During the quarter, the bank recorded €530 million in charges, net of tax, from expected restructuring costs for the year as a whole.

Credit quality continued to improve. The non-performing loan ratio fell five basis points (bps) year-on-year to 3.20%. Cost of credit improved by 20 bps from December to 1.08%, due to lower loan-loss provisions.

The group CET1 capital ratio rose 72 bps year-on-year to 12.30%, above its target range of 11-12%. The bank accrued 15 bps of capital for shareholder remuneration, the equivalent of 40% of underlying profit in the quarter. And it will accrue 40% of underlying profit throughout the year for shareholder remuneration, once authorised by supervisors.

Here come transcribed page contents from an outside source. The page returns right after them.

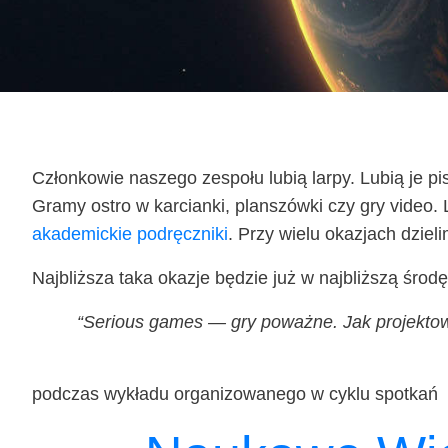
Człon­ko­wie nasze­go zespo­łu lubią lar­py. Lubią je pi
Gra­my ostro w kar­cian­ki, plan­szów­ki czy gry video. L
aka­de­mic­kie pod­ręcz­ni­ki
. Przy wie­lu oka­zjach dzie­
Naj­bliż­sza taka oka­zje będzie już w naj­bliż­szą śro­
“Serio­us games — gry poważ­ne. Jak pro­jek­to­wa
pod­czas wykła­du orga­ni­zo­wa­ne­go w cyklu spotkań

Ana Botín, Banco Santander executive chairwoman, said: “We saw good performance across all our regions, with particularly strong growth in the US, the UK and Santander Corporate and Investment Banking…We continue to play an important role in the economic response to the pandemic, supporting our customers while maintaining a rock-solid balance sheet. “Credit quality is robust, and capital remains above our target, allowing us to accrue 40% of the underlying profit throughout the year for shareholder remuneration once regulatory conditions allow…The success of the vaccine rollout remains critically important to economic recovery. We are confident we will achieve our 2021 goals of improving our efficiency ratio, reducing cost of credit and increasing our profitability.”